» **Action item**
Gather each line containing the string "Rocha" from these entries.

(Page images and extracted text)
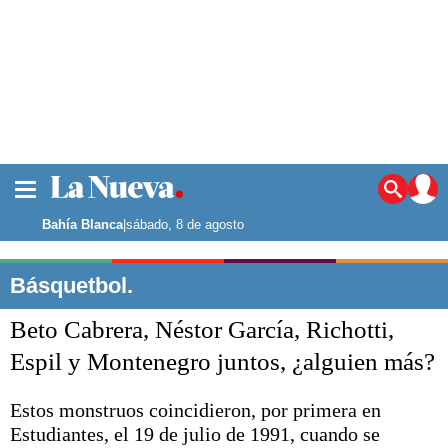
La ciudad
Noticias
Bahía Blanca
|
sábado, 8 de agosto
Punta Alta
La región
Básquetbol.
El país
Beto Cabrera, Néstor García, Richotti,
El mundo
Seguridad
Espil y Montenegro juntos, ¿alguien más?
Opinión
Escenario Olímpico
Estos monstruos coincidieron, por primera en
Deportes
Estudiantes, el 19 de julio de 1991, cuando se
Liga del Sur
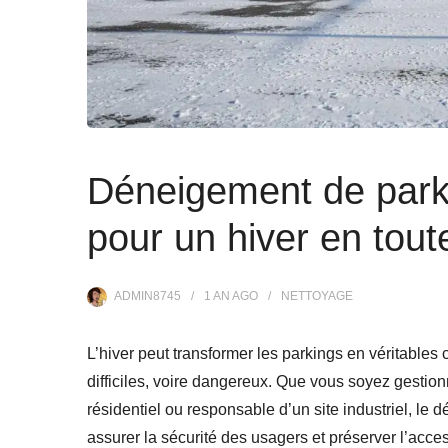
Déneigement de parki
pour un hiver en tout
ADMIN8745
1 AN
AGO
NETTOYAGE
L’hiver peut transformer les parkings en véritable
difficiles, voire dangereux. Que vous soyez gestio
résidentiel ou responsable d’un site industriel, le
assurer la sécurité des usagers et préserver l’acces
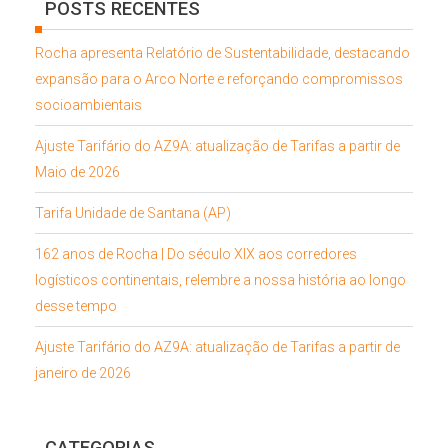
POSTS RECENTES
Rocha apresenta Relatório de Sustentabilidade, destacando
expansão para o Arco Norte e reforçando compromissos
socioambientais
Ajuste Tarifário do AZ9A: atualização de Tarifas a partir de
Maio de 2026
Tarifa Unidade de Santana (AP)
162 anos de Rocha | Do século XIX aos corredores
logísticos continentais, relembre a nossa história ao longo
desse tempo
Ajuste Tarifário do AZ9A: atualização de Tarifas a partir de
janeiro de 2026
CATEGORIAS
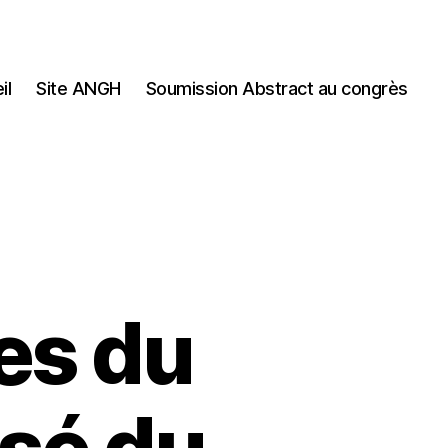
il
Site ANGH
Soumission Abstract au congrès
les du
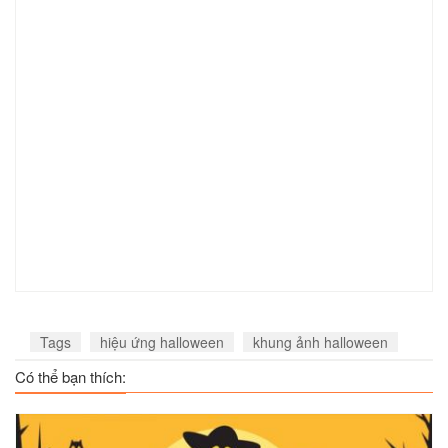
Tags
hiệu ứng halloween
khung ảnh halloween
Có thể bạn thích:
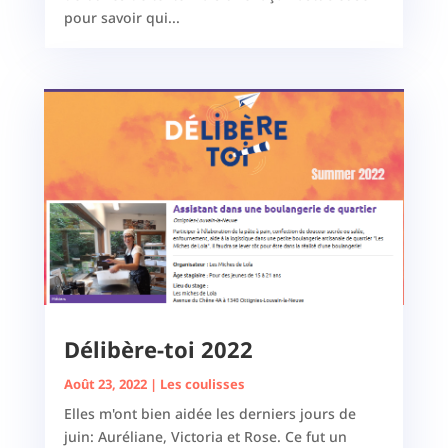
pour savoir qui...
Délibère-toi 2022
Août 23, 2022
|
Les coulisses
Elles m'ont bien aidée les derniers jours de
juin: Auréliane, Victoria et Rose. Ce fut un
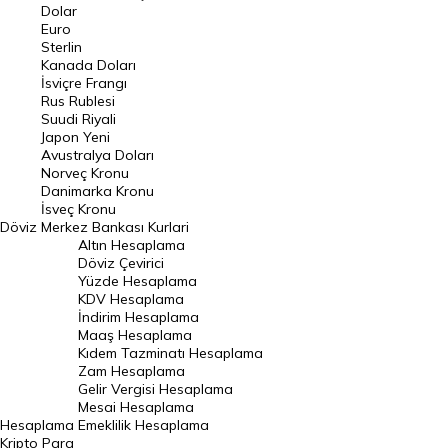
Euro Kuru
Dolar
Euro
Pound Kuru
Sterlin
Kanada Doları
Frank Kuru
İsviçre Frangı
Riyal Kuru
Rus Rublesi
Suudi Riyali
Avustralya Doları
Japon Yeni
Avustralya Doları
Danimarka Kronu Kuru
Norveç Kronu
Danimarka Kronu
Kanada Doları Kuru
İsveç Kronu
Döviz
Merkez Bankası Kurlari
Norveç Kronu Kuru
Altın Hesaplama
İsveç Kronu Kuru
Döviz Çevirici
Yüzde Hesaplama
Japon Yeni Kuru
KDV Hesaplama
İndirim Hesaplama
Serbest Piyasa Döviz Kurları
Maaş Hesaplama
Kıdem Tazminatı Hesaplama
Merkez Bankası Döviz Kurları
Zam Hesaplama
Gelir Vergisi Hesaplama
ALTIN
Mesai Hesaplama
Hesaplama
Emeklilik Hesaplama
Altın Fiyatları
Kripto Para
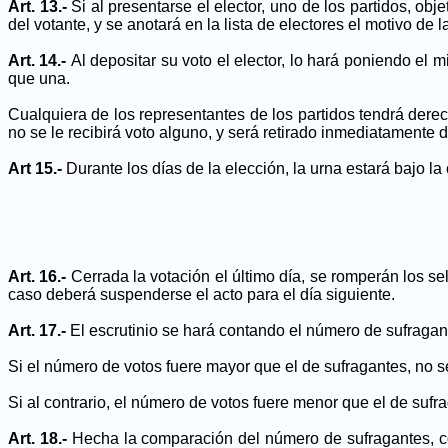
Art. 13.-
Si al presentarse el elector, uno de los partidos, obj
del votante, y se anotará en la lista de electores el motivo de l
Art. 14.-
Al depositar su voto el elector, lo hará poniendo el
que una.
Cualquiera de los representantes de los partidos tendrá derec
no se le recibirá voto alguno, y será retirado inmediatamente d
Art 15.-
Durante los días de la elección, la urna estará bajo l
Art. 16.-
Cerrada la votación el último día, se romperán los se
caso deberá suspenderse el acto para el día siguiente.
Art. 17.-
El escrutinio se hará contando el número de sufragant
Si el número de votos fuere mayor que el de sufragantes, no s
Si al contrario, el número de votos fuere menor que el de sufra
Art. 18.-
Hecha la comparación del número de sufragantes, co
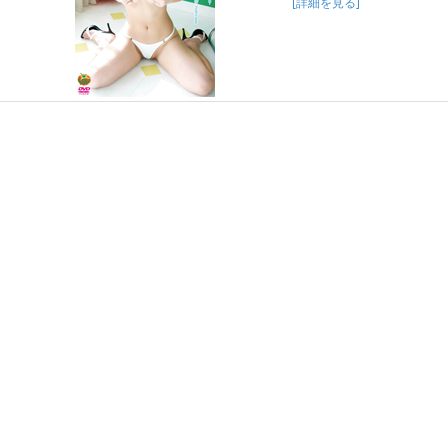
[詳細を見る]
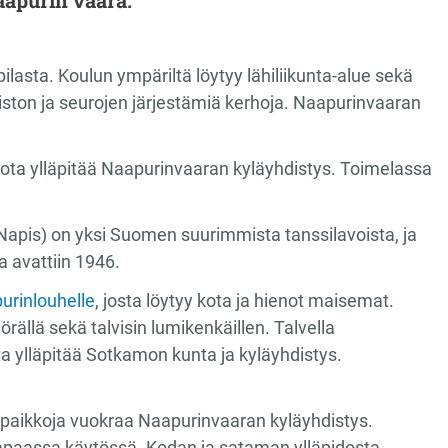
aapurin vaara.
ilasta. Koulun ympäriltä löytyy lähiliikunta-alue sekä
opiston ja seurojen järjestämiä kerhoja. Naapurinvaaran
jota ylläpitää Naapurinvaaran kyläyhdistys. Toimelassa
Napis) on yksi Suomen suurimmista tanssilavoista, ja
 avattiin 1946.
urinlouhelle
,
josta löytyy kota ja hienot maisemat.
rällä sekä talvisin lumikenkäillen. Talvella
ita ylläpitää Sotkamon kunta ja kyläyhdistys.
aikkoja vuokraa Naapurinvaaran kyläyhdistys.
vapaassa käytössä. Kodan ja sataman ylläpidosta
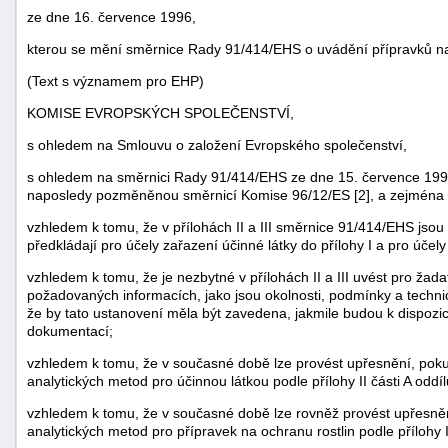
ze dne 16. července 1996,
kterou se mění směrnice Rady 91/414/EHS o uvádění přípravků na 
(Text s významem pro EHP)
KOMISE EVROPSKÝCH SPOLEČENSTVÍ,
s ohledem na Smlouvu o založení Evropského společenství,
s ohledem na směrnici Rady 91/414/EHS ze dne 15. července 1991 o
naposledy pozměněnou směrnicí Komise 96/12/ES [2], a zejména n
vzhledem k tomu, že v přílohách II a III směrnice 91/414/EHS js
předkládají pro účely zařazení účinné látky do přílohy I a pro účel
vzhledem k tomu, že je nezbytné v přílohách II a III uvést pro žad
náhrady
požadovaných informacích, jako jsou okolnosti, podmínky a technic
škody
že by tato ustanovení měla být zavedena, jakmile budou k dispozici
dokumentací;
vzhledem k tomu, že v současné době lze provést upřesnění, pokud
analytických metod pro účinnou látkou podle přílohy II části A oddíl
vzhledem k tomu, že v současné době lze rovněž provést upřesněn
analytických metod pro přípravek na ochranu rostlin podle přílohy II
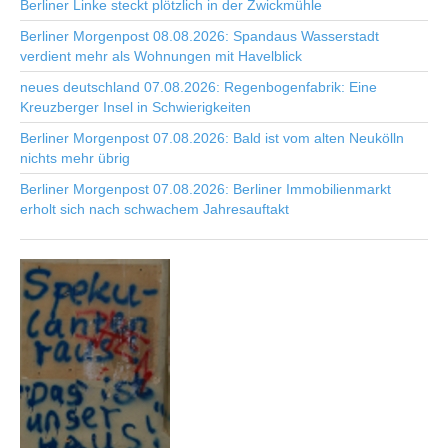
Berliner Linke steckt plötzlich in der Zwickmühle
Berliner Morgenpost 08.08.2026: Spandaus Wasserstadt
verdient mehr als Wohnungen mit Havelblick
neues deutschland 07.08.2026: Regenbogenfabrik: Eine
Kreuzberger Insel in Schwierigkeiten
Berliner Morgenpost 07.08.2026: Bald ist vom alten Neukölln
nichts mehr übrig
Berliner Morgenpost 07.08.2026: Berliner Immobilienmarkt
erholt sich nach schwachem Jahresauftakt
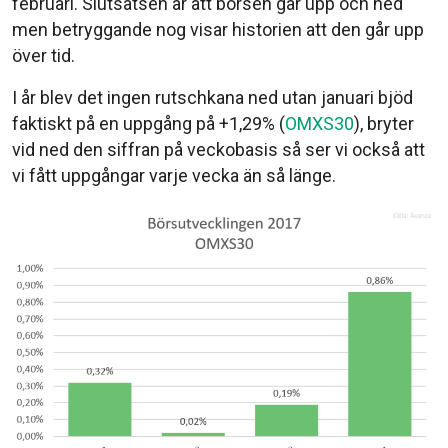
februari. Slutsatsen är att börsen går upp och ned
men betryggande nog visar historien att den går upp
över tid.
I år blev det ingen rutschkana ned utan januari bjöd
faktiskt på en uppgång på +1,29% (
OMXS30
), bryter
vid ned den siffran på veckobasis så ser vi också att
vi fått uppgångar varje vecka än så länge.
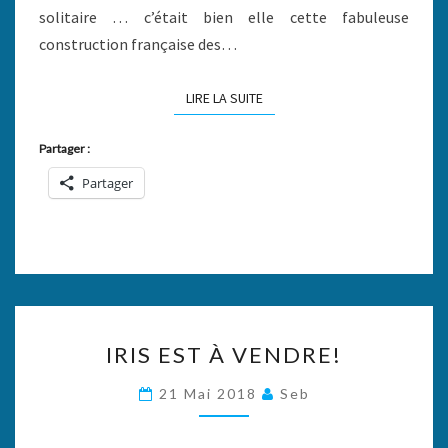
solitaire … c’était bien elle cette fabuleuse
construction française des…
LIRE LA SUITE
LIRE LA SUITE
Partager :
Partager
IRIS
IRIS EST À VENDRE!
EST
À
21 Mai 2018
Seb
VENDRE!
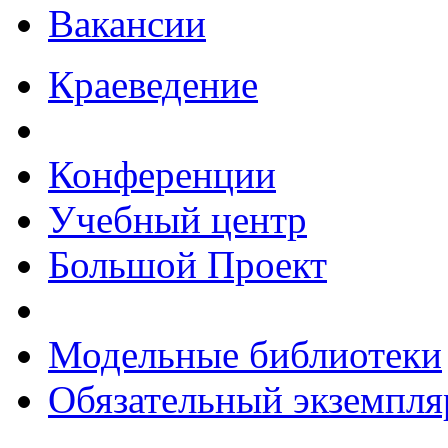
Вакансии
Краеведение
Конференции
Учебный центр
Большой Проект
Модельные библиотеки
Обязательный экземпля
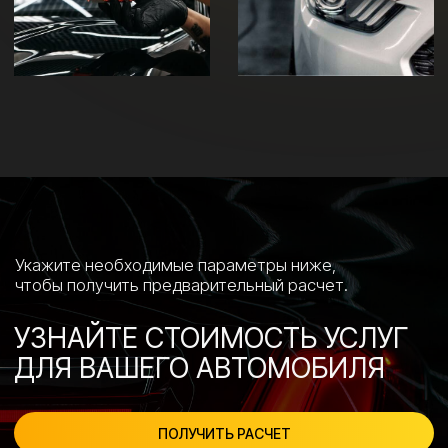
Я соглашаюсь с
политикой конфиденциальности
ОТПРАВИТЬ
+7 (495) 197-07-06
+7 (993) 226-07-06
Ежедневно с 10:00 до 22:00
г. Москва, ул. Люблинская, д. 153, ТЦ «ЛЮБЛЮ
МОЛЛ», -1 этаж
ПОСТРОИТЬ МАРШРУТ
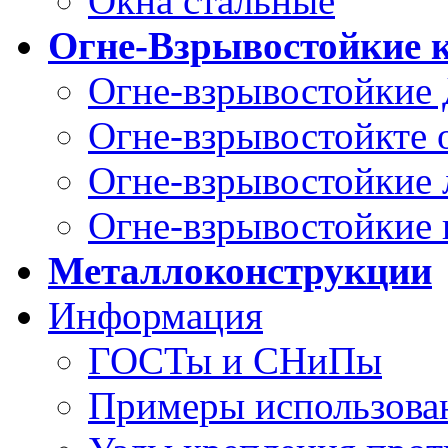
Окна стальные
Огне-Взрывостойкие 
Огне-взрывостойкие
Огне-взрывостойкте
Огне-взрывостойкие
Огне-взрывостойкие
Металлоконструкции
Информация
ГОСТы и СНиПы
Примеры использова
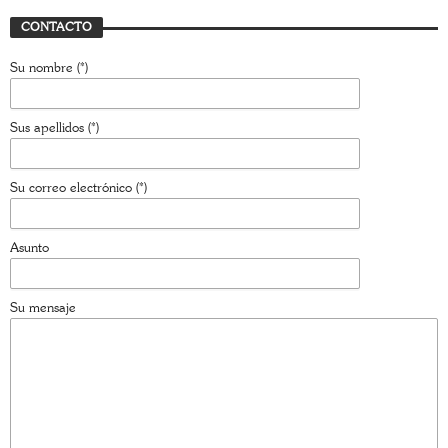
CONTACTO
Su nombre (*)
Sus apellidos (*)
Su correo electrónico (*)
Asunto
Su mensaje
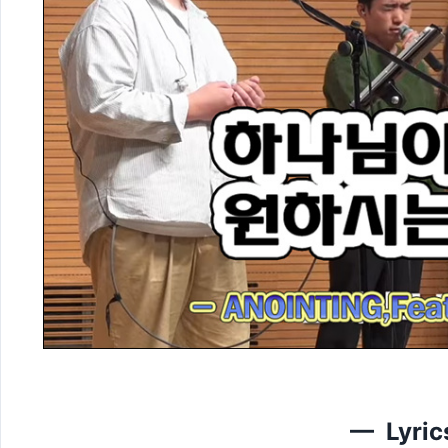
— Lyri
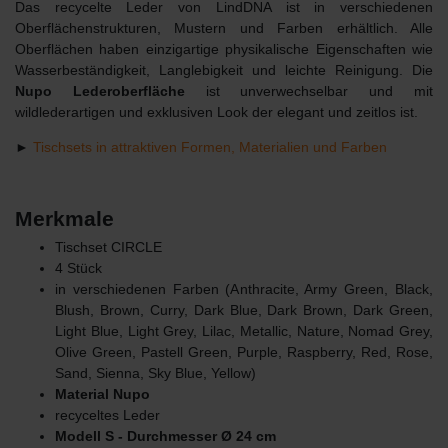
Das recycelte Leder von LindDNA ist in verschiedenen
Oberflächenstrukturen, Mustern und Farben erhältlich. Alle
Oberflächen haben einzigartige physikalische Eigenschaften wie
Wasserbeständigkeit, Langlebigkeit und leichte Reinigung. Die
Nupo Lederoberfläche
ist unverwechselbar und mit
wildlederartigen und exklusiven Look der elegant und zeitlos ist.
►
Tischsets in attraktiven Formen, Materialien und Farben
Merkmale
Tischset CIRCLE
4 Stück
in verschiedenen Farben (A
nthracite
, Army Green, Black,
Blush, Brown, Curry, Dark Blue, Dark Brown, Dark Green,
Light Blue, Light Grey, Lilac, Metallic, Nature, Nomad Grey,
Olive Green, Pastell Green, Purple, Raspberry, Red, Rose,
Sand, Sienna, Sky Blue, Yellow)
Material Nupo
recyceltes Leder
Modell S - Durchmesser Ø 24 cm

» **Final answer**
Rocha apresenta Relatório de Sustentabilidade, destacando
162 anos de Rocha | Do século XIX aos corredores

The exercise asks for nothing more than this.